Today we celebrate the martyrdom of St John the Baptist. He is the only saint in the calendar (apart from St Joseph and of course Our Lady) who have more than one feast. One, in August, celebrates his death, and one, in June, celebrates his birth. And this is as it should be, for as Christ himself said, John was the greatest of the sons of men. It is worth noting that his death did not come about because of his direct witness to Christ. That wouldn’t have bothered Herod too much in itself. His death came about as a result to his witness to marriage and what constitutes its validity under the Law of Moses. This thorny issue of what constitutes true marriage would surface again at the time of the English Reformation and in our own time in the legalisation of homosexual ‘marriage’. In the UK where this has happened, a man in such a homosexual union can label himself as a ‘wife’ and a woman can correspondingly label herself as a ‘husband’.
St John the Baptist was the greatest, but also the most tragic of figures. A prophet from before his birth, leaping in the womb to announce the coming of the incarnate God, his task was to proclaim the fulfilment of all prophecies – and thus his own obsolescence. And he did it: with unequalled courage he spread the news that he, the greatest of all men, was the least in the kingdom of heaven. His disciples (and the devil) would have preferred him to fight, to build his sect, to defeat this upstart Jesus of Nazareth whom he himself had baptized, to seize his place in history. But he did not – and so, rightly, he has his place, and he has glory in heaven. This is noted in today’s liturgy by the Communion Antiphon “He [Jesus] must increase; but I must decrease.” (Jn 3:30) (Taken from Universalis.)

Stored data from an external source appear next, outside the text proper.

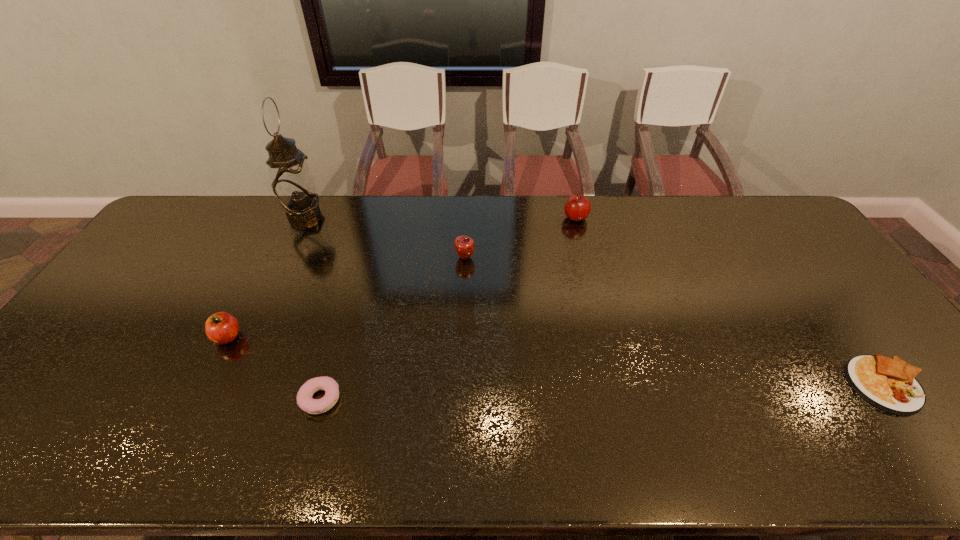 You are a GUI agent. You are given a task and a screenshot of the screen. Output one action in this format:
    pyautogui.click(x=<x>, y=<y>)
    Task: Click on the vacant space at the far edge
    The height and width of the screenshot is (540, 960).
    Given the screenshot: What is the action you would take?
    pyautogui.click(x=688, y=237)

What are the coordinates of `free space at the near edge` in the screenshot? It's located at (845, 437).

At what (x,y) coordinates should I click in order to perform the action: click on vacant area at the left edge. Please return your answer as a coordinate pair (x, y). The image size is (960, 540). Looking at the image, I should click on (102, 371).

You are a GUI agent. You are given a task and a screenshot of the screen. Output one action in this format:
    pyautogui.click(x=<x>, y=<y>)
    Task: Click on the free location at the right edge
    
    Given the screenshot: What is the action you would take?
    pyautogui.click(x=796, y=267)

Image resolution: width=960 pixels, height=540 pixels. I want to click on free region at the far left corner, so click(200, 214).

Where is `free spot at the far right corner of the desktop`? This screenshot has height=540, width=960. free spot at the far right corner of the desktop is located at coordinates (779, 213).

Image resolution: width=960 pixels, height=540 pixels. In order to click on vacant point located between the fourth farthest object and the second nearest apple in this screenshot , I will do `click(347, 297)`.

At what (x,y) coordinates should I click in order to perform the action: click on vacant region between the rightmost apple and the second apple from right to left. Please return your answer as a coordinate pair (x, y). This screenshot has width=960, height=540. Looking at the image, I should click on (520, 238).

Find the location of `blank region between the second apple from left to right and the shortest object`. blank region between the second apple from left to right and the shortest object is located at coordinates (676, 321).

This screenshot has width=960, height=540. Identify the location of vacant area that lies between the second nearest apple and the second tallest object. (520, 238). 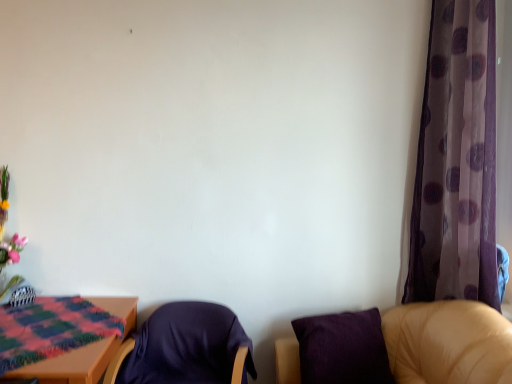 Question: From the image's perspective, is purple fabric chair at lower right, the second chair viewed from the left, over transparent purple curtain at right?

Choices:
 (A) yes
 (B) no

Answer: (B)

Question: Does purple fabric chair at lower right, the 1th chair from the right, touch transparent purple curtain at right?

Choices:
 (A) yes
 (B) no

Answer: (B)

Question: Is purple fabric chair at lower right, the 1th chair from the right, further to camera compared to transparent purple curtain at right?

Choices:
 (A) yes
 (B) no

Answer: (B)

Question: Is purple fabric chair at lower right, the 1th chair from the right, positioned beyond the bounds of transparent purple curtain at right?

Choices:
 (A) yes
 (B) no

Answer: (A)

Question: From a real-world perspective, is purple fabric chair at lower right, the 1th chair from the right, located beneath transparent purple curtain at right?

Choices:
 (A) no
 (B) yes

Answer: (B)

Question: From the image's perspective, is matte ceramic vase at left located beneath purple fabric chair at lower right, the 1th chair from the right?

Choices:
 (A) no
 (B) yes

Answer: (A)

Question: Is matte ceramic vase at left further to camera compared to purple fabric chair at lower right, the second chair viewed from the left?

Choices:
 (A) yes
 (B) no

Answer: (A)

Question: Can you confirm if matte ceramic vase at left is shorter than purple fabric chair at lower right, the 1th chair from the right?

Choices:
 (A) no
 (B) yes

Answer: (A)

Question: Are matte ceramic vase at left and purple fabric chair at lower right, the 1th chair from the right, making contact?

Choices:
 (A) no
 (B) yes

Answer: (A)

In today’s Office of Readings, we have a homily of St Bede the Venerable on the Baptist’s life.
“As forerunner of our Lord’s birth, preaching and death, the blessed John showed in his struggle a goodness worthy of the sight of heaven. In the words of Scripture: Though in the sight of men he suffered torments, his hope is full of immortality. We justly commemorate the day of his birth [entry into eternal life] with a joyful celebration, a day which he himself made festive for us through his suffering and which he adorned with the crimson splendour of his own blood. We do rightly revere his memory with joyful hearts, for he stamped with the seal of martyrdom the testimony which he delivered on behalf of our Lord.
“There is no doubt that blessed John suffered imprisonment and chains as a witness to our Redeemer, whose forerunner he was, and gave his life for him. His persecutor had demanded not that he should deny Christ, but only that he should keep silent about the truth. Nevertheless, he died for Christ. Does Christ not say: I am the truth? Therefore, because John shed his blood for the truth, he surely died for Christ.